Parmi les publications où l’on pourrait le mieux reconnaître une volonté sérieuse d’abandonner les erremens du passé, le Cours de dessin lithographié par M. Bargue sous la direction de M. Gérome mérite d’être cité en première ligne. Ici en effet le perfectionnement est notable tant sous le rapport de l’exécution matérielle qu’en ce qui concerne le choix et la succession des modèles ; mais il ne s’ensuit pas que ce nouveau cours de dessin satisfasse encore pleinement à toutes les exigences. La partie du recueil composée de pièces en fac-similé d’après les maîtres anciens ou contemporains ne mérite guère, il est vrai, que des éloges. À peine pourrait-on çà et là regretter quelques choix malheureux, ceux qu’on a faits, par exemple, dans les ouvrages de Flandrin, de deux figures aussi peu propres à expliquer à des commençans les beautés naturelles qu’à leur donner une juste idée du talent de l’artiste. Partout ailleurs les emprunts ont été aussi judicieusement calculés qu’habilement mis en œuvre, et les reproductions des crayons d’Holbein en particulier sont des spécimens excellens de ce qu’il importe surtout de recommander aux élèves, — une parfaite simplicité dans le faire unie à l’ingénuité du sentiment.
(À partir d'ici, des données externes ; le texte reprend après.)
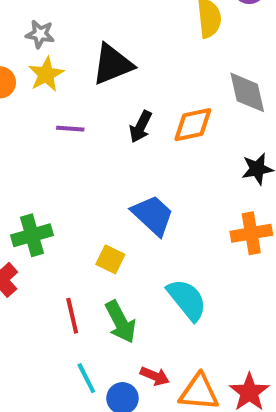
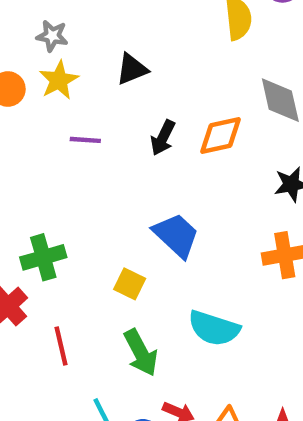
black triangle: (112, 64) -> (132, 69), size x0.7
cyan semicircle: (187, 300) -> (214, 328), turned 147
red line: (72, 316) -> (61, 346), moved

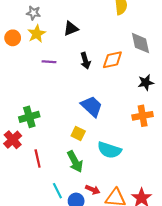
black arrow: (163, 138) -> (85, 61), turned -42
yellow square: (130, 284) -> (78, 133), moved

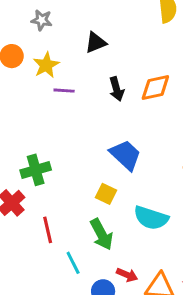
yellow star: (37, 34) -> (46, 65), moved
cyan line: (57, 191) -> (73, 263), moved

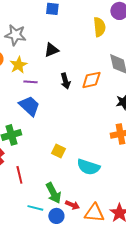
gray star: (42, 20) -> (15, 35), size x1.5
blue trapezoid: (126, 155) -> (29, 106), moved
green arrow: (102, 234) -> (53, 193), moved
cyan line: (73, 263) -> (35, 208), moved, turned -49

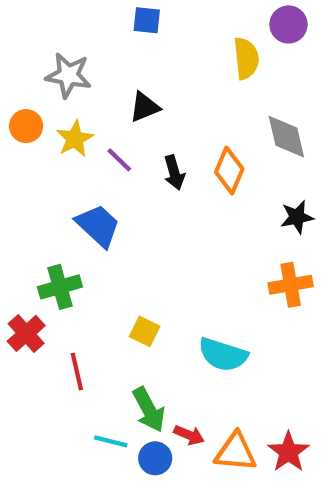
orange diamond: (91, 80) -> (229, 171), turned -55
purple line: (30, 82) -> (119, 160), moved, turned 40
yellow square: (58, 151) -> (145, 331), moved

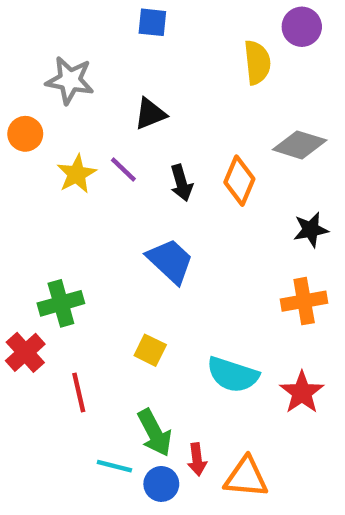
gray diamond: (286, 137) -> (300, 145), turned -60
yellow star: (75, 139) -> (77, 174), moved
blue trapezoid: (98, 226) -> (170, 261), moved
red arrow: (189, 435) -> (197, 459), turned 60
red star: (288, 452) -> (302, 393), moved

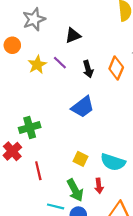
gray star: (70, 80) -> (34, 19), turned -30
blue trapezoid: (170, 261) -> (83, 107), turned 100
yellow square: (150, 350) -> (80, 159), moved
red arrow: (197, 459) -> (99, 186), moved

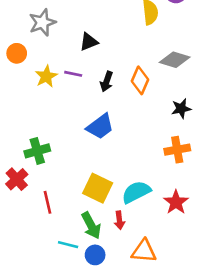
purple line: (60, 63) -> (73, 74), turned -32
black arrow: (88, 69) -> (107, 82), turned 35
yellow square: (80, 159) -> (98, 188), size x1.6
cyan semicircle: (113, 162) -> (136, 192), turned 135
En revanche, l’aufre partie de la collection, celle qui comprend les types lithographiés d’après la bosse, nous semble de nature à mettre en péril cette sincérité nécessaire. À quoi bon ces ombres noires jusqu’à l’effacement de la forme, jusqu’au vide ? À quoi bon ce modelé anguleux, ces contours si secs qu’au lieu de laisser pressentir les parties fuyantes dus corps, ils semblent enserrer ceux-ci dans les limites d’une ligne coupante, affilée comme le tranchant d’une lame, et supprimant non-seulement l’apparence de la souplesse, mais l’idée même de l’épaisseur ? On peut du reste étendre au principe même ces critiques sur la manière dont il a été appliqué : à quoi bon en général ces dessins d’après la bosse faits pour être redessinés à leur tour ?

Il n’est pas prudent en pareil cas, je crois, de substituer des explications individuelles, des procédés intermédiaires, à l’étude franche et directe de la réalité. Que l’on reproduise par la gravure ou par la lithographie des dessins, des fragmens de tableaux même, pour les proposer en exemples aux commençans, rien de mieux.